→ **THE TASK**
Every entry is to be returned unchanged, and no picture is to be included.

━━━

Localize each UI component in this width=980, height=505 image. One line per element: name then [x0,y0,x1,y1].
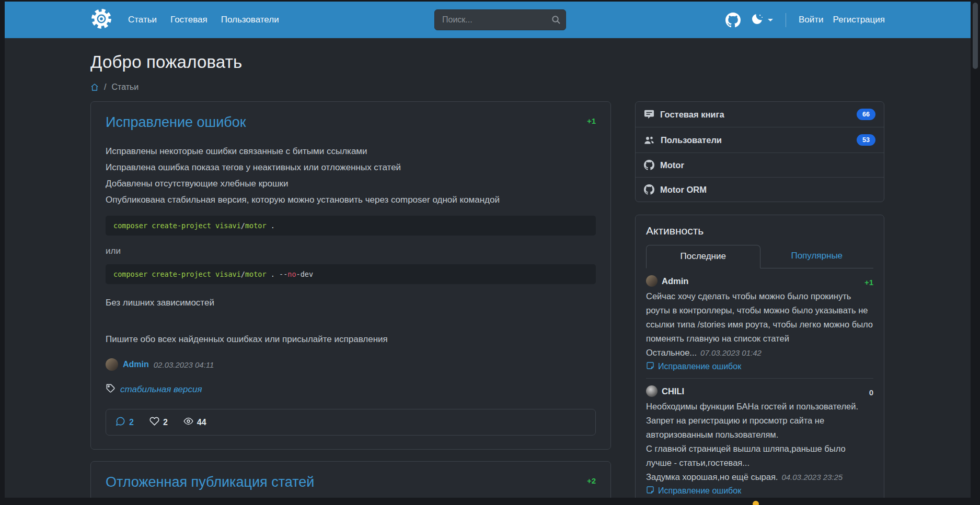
search-icon[interactable] [551,15,561,27]
nav-link-articles[interactable]: Статьи [128,15,157,25]
article-line: Добавлены отсутствующие хлебные крошки [106,175,596,192]
count-badge: 66 [857,109,875,120]
code-token: -dev [296,270,314,278]
code-token: motor [245,270,267,278]
author-link[interactable]: Admin [123,360,149,369]
moon-icon [750,12,764,28]
activity-rating: +1 [864,276,873,287]
article-line: Исправлены некоторые ошибки связанные с … [106,143,596,159]
activity-text-line: Задумка хорошая,но ещё сырая. [646,472,778,481]
sidebar-item-users[interactable]: Пользователи 53 [636,127,884,152]
code-token: . [267,270,279,278]
login-link[interactable]: Войти [799,15,824,25]
activity-rating: 0 [869,386,873,397]
sidebar-item-motor-orm[interactable]: Motor ORM [636,177,884,202]
activity-panel: Активность Последние Популярные Admin +1… [635,215,884,498]
tab-latest[interactable]: Последние [646,245,760,268]
views-count: 44 [197,418,206,427]
activity-item: Admin +1 Сейчас хочу сделать чтобы можно… [646,268,873,379]
search-box [434,9,566,30]
or-label: или [106,246,596,256]
comment-icon [116,416,125,428]
activity-tabs: Последние Популярные [646,245,873,268]
chat-icon [644,109,654,120]
activity-link-label: Исправление ошибок [658,486,741,496]
article-rating: +2 [587,474,596,485]
note-icon [646,486,654,496]
author-row: Admin 02.03.2023 04:11 [106,358,596,371]
page-title: Добро пожаловать [90,52,885,72]
code-token: / [241,270,245,278]
search-input[interactable] [434,9,566,30]
activity-title: Активность [646,225,873,237]
activity-text-line: Запрет на регистрацию и просмотр сайта н… [646,414,873,442]
activity-link-label: Исправление ошибок [658,362,741,371]
article-title[interactable]: Исправление ошибок [106,114,246,131]
scrollbar-track[interactable] [971,0,980,505]
gear-icon [90,8,112,32]
breadcrumb-separator: / [104,83,106,92]
activity-text-line: Сейчас хочу сделать чтобы можно было про… [646,289,873,346]
code-token: . [267,221,275,230]
sidebar-item-guestbook[interactable]: Гостевая книга 66 [636,102,884,127]
theme-switcher[interactable] [750,12,773,28]
activity-date: 07.03.2023 01:42 [700,348,762,357]
activity-text-line: Остальное... [646,348,697,357]
article-paragraph: Без лишних зависимостей [106,298,596,308]
activity-text-line: С главной страницей вышла шляпа,раньше б… [646,442,873,470]
breadcrumb: / Статьи [90,83,885,92]
nav-link-users[interactable]: Пользователи [221,15,279,25]
code-token: composer create-project visavi [113,270,241,278]
article-title[interactable]: Отложенная публикация статей [106,474,314,490]
tag-link[interactable]: стабильная версия [120,384,202,395]
article-card-2: Отложенная публикация статей +2 Отложенн… [90,461,611,498]
code-token: / [241,221,245,230]
sidebar-item-label: Motor ORM [660,185,707,195]
home-icon[interactable] [90,83,99,91]
note-icon [646,361,654,372]
comments-stat[interactable]: 2 [116,416,134,428]
likes-stat[interactable]: 2 [149,416,168,428]
activity-user-link[interactable]: CHILI [662,386,684,396]
avatar[interactable] [646,385,658,397]
sidebar-item-label: Пользователи [661,135,722,145]
register-link[interactable]: Регистрация [833,15,885,25]
count-badge: 53 [857,134,875,146]
views-stat: 44 [183,416,206,428]
nav-link-guestbook[interactable]: Гостевая [170,15,207,25]
article-line: Опубликована стабильная версия, которую … [106,192,596,208]
users-icon [644,135,655,145]
comments-count: 2 [129,418,134,427]
activity-date: 04.03.2023 23:25 [781,473,843,481]
tag-row: стабильная версия [106,383,596,395]
avatar[interactable] [106,358,118,371]
activity-article-link[interactable]: Исправление ошибок [646,486,873,496]
main-nav: Статьи Гостевая Пользователи [128,15,279,25]
code-token: motor [245,221,267,230]
likes-count: 2 [163,418,168,427]
code-token: no [287,270,296,278]
activity-text-line: Остальное...07.03.2023 01:42 [646,346,873,360]
scrollbar-thumb[interactable] [973,3,978,69]
tab-popular[interactable]: Популярные [760,245,874,268]
eye-icon [183,416,193,428]
activity-item: CHILI 0 Необходимы функции БАНа гостей и… [646,379,873,498]
activity-text-line: Необходимы функции БАНа гостей и пользов… [646,400,873,414]
sidebar-item-motor[interactable]: Motor [636,152,884,177]
article-body: Исправлены некоторые ошибки связанные с … [106,143,596,208]
activity-article-link[interactable]: Исправление ошибок [646,361,873,372]
sidebar-item-label: Motor [660,160,684,170]
article-rating: +1 [587,114,596,125]
site-logo[interactable] [90,8,112,32]
code-block-1: composer create-project visavi/motor . [106,216,596,236]
articles-column: Исправление ошибок +1 Исправлены некотор… [90,101,611,498]
article-paragraph: Пишите обо всех найденных ошибках или пр… [106,334,596,345]
avatar[interactable] [646,275,658,287]
emoji-sliver [753,501,759,505]
browser-viewport: Статьи Гостевая Пользователи [5,2,971,498]
github-icon[interactable] [725,13,741,28]
sidebar: Гостевая книга 66 Пользователи 53 [635,101,884,498]
sidebar-menu: Гостевая книга 66 Пользователи 53 [635,101,884,202]
activity-text-line: Задумка хорошая,но ещё сырая.04.03.2023 … [646,470,873,484]
activity-user-link[interactable]: Admin [662,276,688,286]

━━━

→ **REPLY**
Localize each UI component in this width=980, height=505 image. One line per element: name then [x0,y0,x1,y1].
search-icon[interactable] [551,15,561,27]
nav-link-articles[interactable]: Статьи [128,15,157,25]
article-line: Добавлены отсутствующие хлебные крошки [106,175,596,192]
count-badge: 66 [857,109,875,120]
code-token: -dev [296,270,314,278]
code-token: motor [245,270,267,278]
author-link[interactable]: Admin [123,360,149,369]
moon-icon [750,12,764,28]
activity-rating: +1 [864,276,873,287]
article-line: Исправлены некоторые ошибки связанные с … [106,143,596,159]
activity-text-line: Задумка хорошая,но ещё сырая. [646,472,778,481]
sidebar-item-users[interactable]: Пользователи 53 [636,127,884,152]
code-token: . [267,270,279,278]
login-link[interactable]: Войти [799,15,824,25]
activity-rating: 0 [869,386,873,397]
sidebar-item-motor-orm[interactable]: Motor ORM [636,177,884,202]
activity-panel: Активность Последние Популярные Admin +1… [635,215,884,498]
tab-latest[interactable]: Последние [646,245,760,268]
views-count: 44 [197,418,206,427]
activity-item: Admin +1 Сейчас хочу сделать чтобы можно… [646,268,873,379]
search-box [434,9,566,30]
or-label: или [106,246,596,256]
comment-icon [116,416,125,428]
activity-tabs: Последние Популярные [646,245,873,268]
chat-icon [644,109,654,120]
activity-link-label: Исправление ошибок [658,486,741,496]
article-rating: +2 [587,474,596,485]
note-icon [646,486,654,496]
author-row: Admin 02.03.2023 04:11 [106,358,596,371]
page-title: Добро пожаловать [90,52,885,72]
code-token: / [241,270,245,278]
search-input[interactable] [434,9,566,30]
activity-title: Активность [646,225,873,237]
activity-text-line: Запрет на регистрацию и просмотр сайта н… [646,414,873,442]
activity-link-label: Исправление ошибок [658,362,741,371]
article-title[interactable]: Исправление ошибок [106,114,246,131]
scrollbar-track[interactable] [971,0,980,505]
gear-icon [90,8,112,32]
breadcrumb-separator: / [104,83,106,92]
activity-text-line: Сейчас хочу сделать чтобы можно было про… [646,289,873,346]
code-token: . [267,221,275,230]
sidebar-item-guestbook[interactable]: Гостевая книга 66 [636,102,884,127]
theme-switcher[interactable] [750,12,773,28]
activity-date: 07.03.2023 01:42 [700,348,762,357]
activity-text-line: Остальное... [646,348,697,357]
article-paragraph: Без лишних зависимостей [106,298,596,308]
activity-text-line: С главной страницей вышла шляпа,раньше б… [646,442,873,470]
breadcrumb: / Статьи [90,83,885,92]
nav-link-users[interactable]: Пользователи [221,15,279,25]
code-token: composer create-project visavi [113,270,241,278]
article-title[interactable]: Отложенная публикация статей [106,474,314,490]
tag-link[interactable]: стабильная версия [120,384,202,395]
article-card-2: Отложенная публикация статей +2 Отложенн… [90,461,611,498]
code-token: / [241,221,245,230]
sidebar-item-label: Motor ORM [660,185,707,195]
home-icon[interactable] [90,83,99,91]
note-icon [646,361,654,372]
comments-stat[interactable]: 2 [116,416,134,428]
likes-stat[interactable]: 2 [149,416,168,428]
activity-user-link[interactable]: CHILI [662,386,684,396]
avatar[interactable] [646,385,658,397]
sidebar-item-label: Пользователи [661,135,722,145]
register-link[interactable]: Регистрация [833,15,885,25]
count-badge: 53 [857,134,875,146]
views-stat: 44 [183,416,206,428]
nav-link-guestbook[interactable]: Гостевая [170,15,207,25]
article-line: Опубликована стабильная версия, которую … [106,192,596,208]
users-icon [644,135,655,145]
comments-count: 2 [129,418,134,427]
activity-date: 04.03.2023 23:25 [781,473,843,481]
tag-row: стабильная версия [106,383,596,395]
avatar[interactable] [106,358,118,371]
activity-article-link[interactable]: Исправление ошибок [646,486,873,496]
main-nav: Статьи Гостевая Пользователи [128,15,279,25]
code-token: motor [245,221,267,230]
likes-count: 2 [163,418,168,427]
code-token: no [287,270,296,278]
activity-text-line: Остальное...07.03.2023 01:42 [646,346,873,360]
scrollbar-thumb[interactable] [973,3,978,69]
tab-popular[interactable]: Популярные [760,245,874,268]
eye-icon [183,416,193,428]
activity-item: CHILI 0 Необходимы функции БАНа гостей и… [646,379,873,498]
activity-text-line: Необходимы функции БАНа гостей и пользов… [646,400,873,414]
sidebar-item-motor[interactable]: Motor [636,152,884,177]
article-body: Исправлены некоторые ошибки связанные с … [106,143,596,208]
activity-article-link[interactable]: Исправление ошибок [646,361,873,372]
sidebar-item-label: Motor [660,160,684,170]
article-rating: +1 [587,114,596,125]
site-logo[interactable] [90,8,112,32]
code-block-1: composer create-project visavi/motor . [106,216,596,236]
articles-column: Исправление ошибок +1 Исправлены некотор… [90,101,611,498]
article-paragraph: Пишите обо всех найденных ошибках или пр… [106,334,596,345]
avatar[interactable] [646,275,658,287]
emoji-sliver [753,501,759,505]
browser-viewport: Статьи Гостевая Пользователи [5,2,971,498]
github-icon[interactable] [725,13,741,28]
sidebar: Гостевая книга 66 Пользователи 53 [635,101,884,498]
sidebar-menu: Гостевая книга 66 Пользователи 53 [635,101,884,202]
activity-text-line: Задумка хорошая,но ещё сырая.04.03.2023 … [646,470,873,484]
activity-user-link[interactable]: Admin [662,276,688,286]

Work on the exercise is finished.